Alaska faced an earthquake of magnitude 7 on Friday morning that left the people in panic forcing them out into the streets. Many of them witnessed the roads crumble before their eyes. Earthquakes are not new to Alaska because it faces these annually, the numbers are more than the total of the remaining 49 states. The southern part of the state is more prone due to the presence of underground tectonic plates that slide past each other. Republican Rep. Donald Young carried out an initial assessment. It revealed that the quake was not deadly and, fortunately, there were “no deaths at this time that we know of.”

Fox News reports that while there are no casualties, there has been damage to the infrastructure with power lines down in many places and road communication disrupted.

As Republican Sen.Lisa Murkowski said, concerns of recovery efforts and safety were of prime importance because many homes are without power. In case gas lines are broken, that could lead to further complications.

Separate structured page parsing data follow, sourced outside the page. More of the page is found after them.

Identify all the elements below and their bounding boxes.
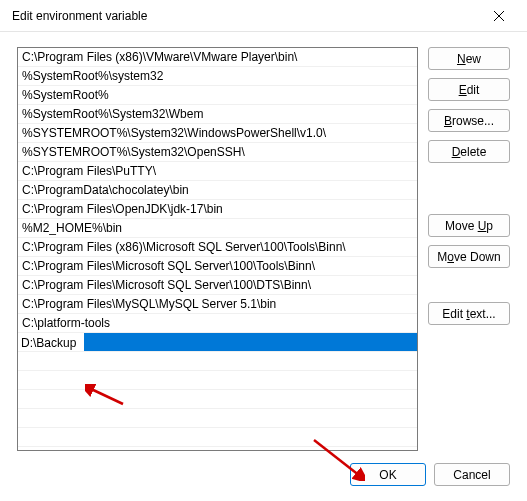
side-buttons: New Edit Browse... Delete Move Up Move D… (428, 47, 510, 449)
list-item[interactable]: C:\Program Files\Microsoft SQL Server\10… (18, 257, 417, 276)
list-item[interactable]: %SystemRoot% (18, 86, 417, 105)
move-up-button[interactable]: Move Up (428, 214, 510, 237)
new-button[interactable]: New (428, 47, 510, 70)
list-item-empty[interactable] (18, 352, 417, 371)
list-item[interactable]: %SystemRoot%\system32 (18, 67, 417, 86)
close-icon (494, 11, 504, 21)
path-edit-input[interactable] (18, 333, 84, 352)
list-item[interactable]: C:\Program Files (x86)\VMware\VMware Pla… (18, 48, 417, 67)
list-item[interactable]: C:\ProgramData\chocolatey\bin (18, 181, 417, 200)
list-item-editing[interactable] (18, 333, 417, 352)
list-item[interactable]: C:\Program Files\OpenJDK\jdk-17\bin (18, 200, 417, 219)
move-down-button[interactable]: Move Down (428, 245, 510, 268)
dialog-content: C:\Program Files (x86)\VMware\VMware Pla… (0, 32, 527, 501)
list-item[interactable]: %SYSTEMROOT%\System32\WindowsPowerShell\… (18, 124, 417, 143)
main-row: C:\Program Files (x86)\VMware\VMware Pla… (17, 47, 510, 449)
ok-button[interactable]: OK (350, 463, 426, 486)
list-item[interactable]: C:\platform-tools (18, 314, 417, 333)
browse-button[interactable]: Browse... (428, 109, 510, 132)
titlebar: Edit environment variable (0, 0, 527, 32)
cancel-button[interactable]: Cancel (434, 463, 510, 486)
list-item-empty[interactable] (18, 371, 417, 390)
dialog-footer: OK Cancel (17, 463, 510, 486)
window-title: Edit environment variable (12, 9, 479, 23)
list-item[interactable]: C:\Program Files\Microsoft SQL Server\10… (18, 276, 417, 295)
delete-button[interactable]: Delete (428, 140, 510, 163)
list-inner: C:\Program Files (x86)\VMware\VMware Pla… (18, 48, 417, 447)
list-item-empty[interactable] (18, 390, 417, 409)
close-button[interactable] (479, 2, 519, 30)
list-item[interactable]: C:\Program Files\MySQL\MySQL Server 5.1\… (18, 295, 417, 314)
spacer (428, 276, 510, 294)
edit-text-button[interactable]: Edit text... (428, 302, 510, 325)
path-listbox[interactable]: C:\Program Files (x86)\VMware\VMware Pla… (17, 47, 418, 451)
list-item[interactable]: %SystemRoot%\System32\Wbem (18, 105, 417, 124)
list-item-empty[interactable] (18, 409, 417, 428)
list-item-empty[interactable] (18, 428, 417, 447)
list-item[interactable]: %M2_HOME%\bin (18, 219, 417, 238)
list-item[interactable]: C:\Program Files\PuTTY\ (18, 162, 417, 181)
edit-button[interactable]: Edit (428, 78, 510, 101)
list-item[interactable]: C:\Program Files (x86)\Microsoft SQL Ser… (18, 238, 417, 257)
list-item[interactable]: %SYSTEMROOT%\System32\OpenSSH\ (18, 143, 417, 162)
spacer (428, 171, 510, 206)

Earthquake leaves the infrastructure in tatters

Reacting to the disaster, GOP Sen. Dan Sullivan admits that Alaska has witnessed some major aftershocks, but this one was “a big one” with a direct impact on transportation. Communication links are broken in many places with damage to most of the highways in and out of Anchorage. This will pose problems because most goods come into Alaska via Anchorage.

Dan Sullivan went on to add that in spite of damage to roads and bridges from the earthquake, there are no reports of the collapse of buildings.

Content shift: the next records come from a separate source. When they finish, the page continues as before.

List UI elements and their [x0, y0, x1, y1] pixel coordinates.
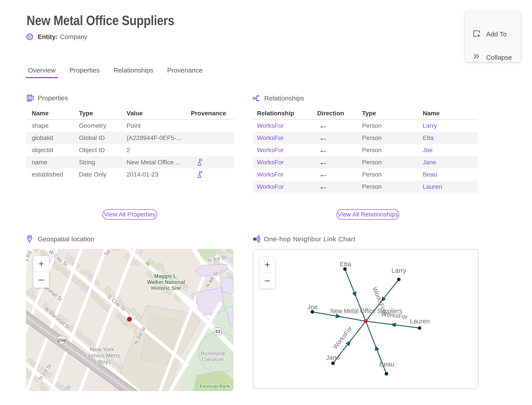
svg-text:Maggie L.: Maggie L. [154, 273, 178, 279]
svg-text:Lauren: Lauren [410, 318, 430, 325]
svg-text:Walker National: Walker National [147, 279, 185, 285]
svg-text:33: 33 [215, 329, 220, 334]
svg-text:Fashion Mens: Fashion Mens [84, 352, 120, 359]
svg-text:Coliseum: Coliseum [201, 357, 224, 362]
svg-text:250: 250 [58, 338, 65, 343]
svg-text:New York: New York [90, 346, 114, 353]
svg-text:Historic Site: Historic Site [151, 285, 181, 291]
svg-text:Beau: Beau [379, 361, 394, 368]
svg-text:WorksFor: WorksFor [381, 310, 408, 320]
svg-text:Jane: Jane [326, 354, 340, 361]
svg-text:Joe: Joe [307, 304, 318, 310]
svg-text:Richmond: Richmond [201, 351, 225, 357]
svg-text:WorksFor: WorksFor [332, 325, 353, 350]
svg-text:Larry: Larry [392, 267, 406, 274]
svg-text:Festival Park: Festival Park [200, 384, 230, 389]
svg-text:& Boys: & Boys [93, 358, 111, 365]
svg-text:Etta: Etta [339, 261, 351, 268]
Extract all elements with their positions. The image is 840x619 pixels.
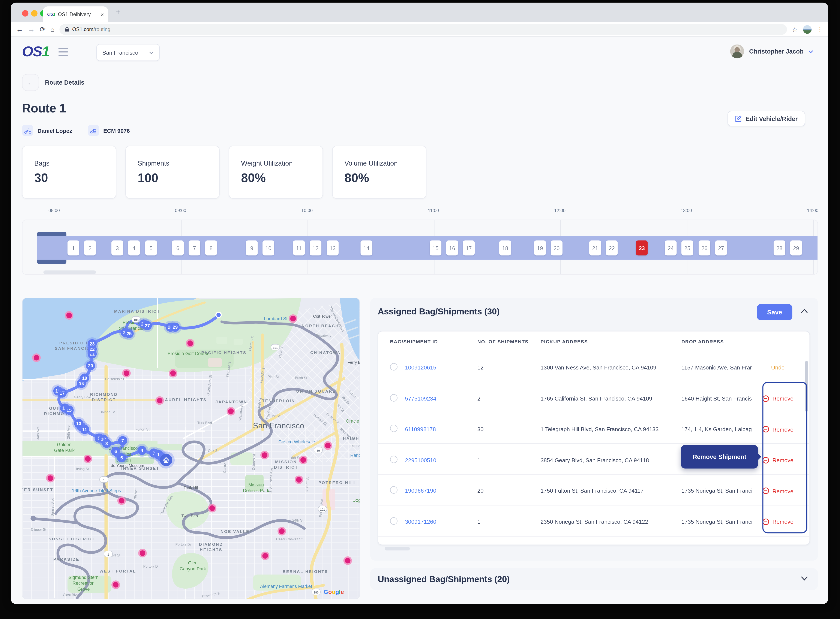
timeline-stop-22[interactable]: 22 [606,241,618,256]
bag-shipment-id-link[interactable]: 2295100510 [405,456,436,463]
timeline-stop-10[interactable]: 10 [262,241,274,256]
remove-minus-icon[interactable] [762,426,769,433]
bookmark-star-icon[interactable]: ☆ [792,25,798,33]
save-button[interactable]: Save [757,304,792,320]
unassigned-marker[interactable] [210,505,215,511]
home-icon[interactable]: ⌂ [50,26,55,33]
timeline-stop-3[interactable]: 3 [111,241,123,256]
unassigned-marker[interactable] [345,558,350,564]
timeline-stop-6[interactable]: 6 [172,241,184,256]
tab-close-icon[interactable]: × [100,11,104,17]
remove-label[interactable]: Remove [773,395,794,402]
timeline-stop-15[interactable]: 15 [430,241,442,256]
timeline-scrollbar[interactable] [43,271,96,274]
city-selector-dropdown[interactable]: San Francisco [96,44,160,61]
row-radio-button[interactable] [390,517,397,525]
unassigned-marker[interactable] [113,582,118,588]
timeline-stop-16[interactable]: 16 [446,241,458,256]
unassigned-marker[interactable] [85,456,91,462]
remove-minus-icon[interactable] [762,456,769,464]
bag-shipment-id-link[interactable]: 6110998178 [405,426,436,432]
timeline-stop-9[interactable]: 9 [246,241,258,256]
remove-action[interactable]: Remove [753,518,803,525]
unassigned-marker[interactable] [296,477,302,483]
remove-minus-icon[interactable] [762,395,769,402]
timeline-stop-12[interactable]: 12 [310,241,322,256]
timeline-stop-24[interactable]: 24 [665,241,677,256]
undo-label[interactable]: Undo [771,364,785,371]
browser-menu-icon[interactable]: ⋮ [817,26,823,33]
url-bar[interactable]: OS1.com/routing [59,24,787,34]
os1-logo[interactable]: OS1 [22,43,49,60]
timeline-stop-26[interactable]: 26 [699,241,710,256]
unassigned-marker[interactable] [48,475,53,481]
row-radio-button[interactable] [390,455,397,463]
timeline-stop-2[interactable]: 2 [84,241,96,256]
timeline-stop-13[interactable]: 13 [327,241,338,256]
timeline-stop-20[interactable]: 20 [551,241,563,256]
unassigned-marker[interactable] [301,457,306,463]
browser-profile-avatar[interactable] [803,25,812,33]
remove-minus-icon[interactable] [762,518,769,525]
unassigned-marker[interactable] [187,341,193,346]
bag-shipment-id-link[interactable]: 1009120615 [405,364,436,371]
row-radio-button[interactable] [390,486,397,494]
unassigned-marker[interactable] [325,443,331,448]
row-radio-button[interactable] [390,363,397,371]
row-radio-button[interactable] [390,394,397,401]
unassigned-marker[interactable] [170,371,176,376]
unassigned-marker[interactable] [140,550,145,556]
timeline-stop-21[interactable]: 21 [589,241,601,256]
route-timeline[interactable]: 1234567891011121314151617181920212223242… [22,220,818,275]
table-horizontal-scrollbar[interactable] [385,547,410,551]
bag-shipment-id-link[interactable]: 5775109234 [405,395,436,401]
unassigned-marker[interactable] [34,355,39,360]
timeline-stop-7[interactable]: 7 [189,241,201,256]
remove-action[interactable]: Remove [753,487,803,494]
timeline-stop-8[interactable]: 8 [205,241,217,256]
remove-action[interactable]: Remove [753,395,803,402]
edit-vehicle-rider-button[interactable]: Edit Vehicle/Rider [728,111,805,127]
unassigned-marker[interactable] [228,408,234,414]
route-map[interactable]: MARINA DISTRICTNORTH BEACHCoit TowerLomb… [22,298,360,599]
remove-label[interactable]: Remove [773,426,794,432]
bag-shipment-id-link[interactable]: 1909667190 [405,487,436,494]
hamburger-menu-icon[interactable] [58,48,68,56]
window-close-button[interactable] [22,10,28,17]
unassigned-marker[interactable] [279,528,284,534]
expand-chevron-down-icon[interactable] [800,576,809,581]
timeline-stop-5[interactable]: 5 [145,241,157,256]
user-menu[interactable]: Christopher Jacob [730,45,813,58]
unassigned-marker[interactable] [66,313,72,318]
unassigned-marker[interactable] [262,553,268,559]
timeline-stop-28[interactable]: 28 [774,241,785,256]
window-minimize-button[interactable] [31,10,37,17]
timeline-stop-18[interactable]: 18 [499,241,511,256]
timeline-stop-27[interactable]: 27 [715,241,727,256]
remove-label[interactable]: Remove [773,487,794,494]
row-radio-button[interactable] [390,425,397,432]
refresh-icon[interactable]: ⟳ [40,26,45,33]
remove-label[interactable]: Remove [773,457,794,463]
undo-action[interactable]: Undo [753,364,803,371]
back-icon[interactable]: ← [16,26,23,33]
collapse-chevron-up-icon[interactable] [800,308,809,314]
timeline-stop-19[interactable]: 19 [534,241,546,256]
timeline-stop-29[interactable]: 29 [790,241,802,256]
timeline-stop-4[interactable]: 4 [128,241,140,256]
timeline-stop-1[interactable]: 1 [67,241,79,256]
bag-shipment-id-link[interactable]: 3009171260 [405,518,436,525]
unassigned-marker[interactable] [262,452,267,458]
unassigned-marker[interactable] [157,398,162,403]
timeline-stop-23[interactable]: 23 [636,241,648,256]
timeline-stop-17[interactable]: 17 [463,241,475,256]
unassigned-marker[interactable] [290,316,296,321]
remove-action[interactable]: Remove [753,426,803,433]
browser-tab[interactable]: OS1 OS1 Delhivery × [43,6,108,22]
table-vertical-scrollbar[interactable] [805,361,808,412]
remove-label[interactable]: Remove [773,518,794,525]
back-button[interactable]: ← [22,74,39,91]
new-tab-button[interactable]: + [116,7,120,16]
home-depot-marker[interactable] [160,454,172,466]
unassigned-marker[interactable] [124,371,129,376]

It seems portions of a highway has "completely disappeared.” It connects Anchorage with the mountains and glaciers and restoring the communication network of highways and bridges will take time.

Tsunami warning canceled

According to New Zealand Herald, the system generates tsunami warnings automatically and these are monitored.

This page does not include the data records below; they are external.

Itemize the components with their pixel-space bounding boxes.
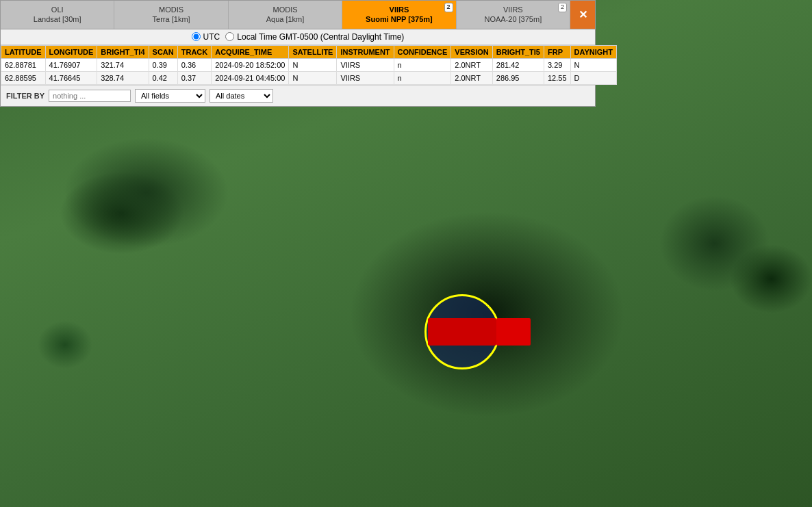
tab-oli-line2: Landsat [30m]	[6, 14, 108, 24]
col-version: VERSION	[451, 45, 493, 58]
tab-oli[interactable]: OLI Landsat [30m]	[1, 1, 114, 29]
filter-row: FILTER BY All fields LATITUDE LONGITUDE …	[1, 85, 595, 106]
tab-viirs-noaa-line2: NOAA-20 [375m]	[462, 14, 564, 24]
cell-track: 0.37	[177, 71, 212, 84]
cell-latitude: 62.88781	[1, 58, 46, 71]
col-longitude: LONGITUDE	[45, 45, 97, 58]
cell-scan: 0.42	[149, 71, 177, 84]
utc-radio-group: UTC	[192, 32, 220, 42]
cell-satellite: N	[289, 71, 337, 84]
col-bright-ti5: BRIGHT_TI5	[492, 45, 544, 58]
cell-satellite: N	[289, 58, 337, 71]
table-row[interactable]: 62.8859541.76645328.740.420.372024-09-21…	[1, 71, 617, 84]
close-panel-button[interactable]: ✕	[570, 1, 595, 29]
tab-modis-terra-line1: MODIS	[120, 5, 222, 14]
filter-fields-select[interactable]: All fields LATITUDE LONGITUDE CONFIDENCE…	[135, 89, 205, 103]
tab-modis-terra-line2: Terra [1km]	[120, 14, 222, 24]
cell-daynight: N	[570, 58, 616, 71]
cell-scan: 0.39	[149, 58, 177, 71]
table-header-row: LATITUDE LONGITUDE BRIGHT_TI4 SCAN TRACK…	[1, 45, 617, 58]
local-time-label[interactable]: Local Time GMT-0500 (Central Daylight Ti…	[237, 32, 404, 42]
col-scan: SCAN	[149, 45, 177, 58]
cell-version: 2.0NRT	[451, 71, 493, 84]
cell-acquire_time: 2024-09-20 18:52:00	[212, 58, 289, 71]
table-row[interactable]: 62.8878141.76907321.740.390.362024-09-20…	[1, 58, 617, 71]
cell-daynight: D	[570, 71, 616, 84]
cell-bright_ti4: 328.74	[97, 71, 149, 84]
tab-viirs-npp[interactable]: 2 VIIRS Suomi NPP [375m]	[342, 1, 456, 29]
cell-version: 2.0NRT	[451, 58, 493, 71]
cell-frp: 3.29	[544, 58, 571, 71]
tab-viirs-npp-line2: Suomi NPP [375m]	[348, 14, 450, 24]
tab-modis-aqua-line2: Aqua [1km]	[234, 14, 336, 24]
col-track: TRACK	[177, 45, 212, 58]
cell-track: 0.36	[177, 58, 212, 71]
utc-radio[interactable]	[192, 32, 201, 41]
filter-input[interactable]	[49, 90, 131, 102]
col-acquire-time: ACQUIRE_TIME	[212, 45, 289, 58]
cell-acquire_time: 2024-09-21 04:45:00	[212, 71, 289, 84]
data-panel: OLI Landsat [30m] MODIS Terra [1km] MODI…	[0, 0, 596, 107]
col-bright-ti4: BRIGHT_TI4	[97, 45, 149, 58]
fire-marker	[424, 294, 500, 369]
col-latitude: LATITUDE	[1, 45, 46, 58]
local-time-radio[interactable]	[225, 32, 234, 41]
col-daynight: DAYNIGHT	[570, 45, 616, 58]
tab-viirs-noaa-badge: 2	[558, 3, 567, 12]
filter-label: FILTER BY	[6, 92, 45, 100]
cell-latitude: 62.88595	[1, 71, 46, 84]
filter-dates-select[interactable]: All dates Today Last 7 days Last 30 days	[210, 89, 273, 103]
cell-bright_ti5: 286.95	[492, 71, 544, 84]
cell-confidence: n	[394, 71, 451, 84]
cell-confidence: n	[394, 58, 451, 71]
tab-oli-line1: OLI	[6, 5, 108, 14]
utc-label[interactable]: UTC	[203, 32, 220, 42]
data-table: LATITUDE LONGITUDE BRIGHT_TI4 SCAN TRACK…	[1, 45, 617, 85]
tab-modis-aqua-line1: MODIS	[234, 5, 336, 14]
cell-instrument: VIIRS	[337, 71, 394, 84]
tab-modis-aqua[interactable]: MODIS Aqua [1km]	[229, 1, 342, 29]
tab-viirs-npp-line1: VIIRS	[348, 5, 450, 14]
col-frp: FRP	[544, 45, 571, 58]
cell-longitude: 41.76645	[45, 71, 97, 84]
timezone-row: UTC Local Time GMT-0500 (Central Dayligh…	[1, 29, 595, 45]
cell-frp: 12.55	[544, 71, 571, 84]
local-radio-group: Local Time GMT-0500 (Central Daylight Ti…	[225, 32, 404, 42]
fire-rect-ext	[496, 318, 531, 346]
col-instrument: INSTRUMENT	[337, 45, 394, 58]
tab-viirs-noaa[interactable]: 2 VIIRS NOAA-20 [375m]	[457, 1, 570, 29]
cell-bright_ti5: 281.42	[492, 58, 544, 71]
col-confidence: CONFIDENCE	[394, 45, 451, 58]
tab-viirs-npp-badge: 2	[444, 3, 453, 12]
cell-instrument: VIIRS	[337, 58, 394, 71]
tab-viirs-noaa-line1: VIIRS	[462, 5, 564, 14]
cell-longitude: 41.76907	[45, 58, 97, 71]
col-satellite: SATELLITE	[289, 45, 337, 58]
tabs-row: OLI Landsat [30m] MODIS Terra [1km] MODI…	[1, 1, 595, 29]
cell-bright_ti4: 321.74	[97, 58, 149, 71]
fire-rect-main	[428, 318, 496, 346]
tab-modis-terra[interactable]: MODIS Terra [1km]	[114, 1, 228, 29]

In this case, there was no evidence to suggest any unnatural activities and the authorities canceled the warning. The White House confirmed that President Donald Trump, who is in Argentina at the Group of 20 summit, is briefed about the 7.0-magnitude earthquake in Alaska.

Alaska recorded the strongest quake in the history of the United States on March 27, 1964.

It was of magnitude 9.2 and centered about 120km east of Anchorage. Its duration was approximately four and a half minutes, and it triggered a tsunami that claimed about 130 lives. An earthquake is a natural disaster and catches the people unawares leading to panic. It leaves behind a trail of destruction and rebuilding is a long process.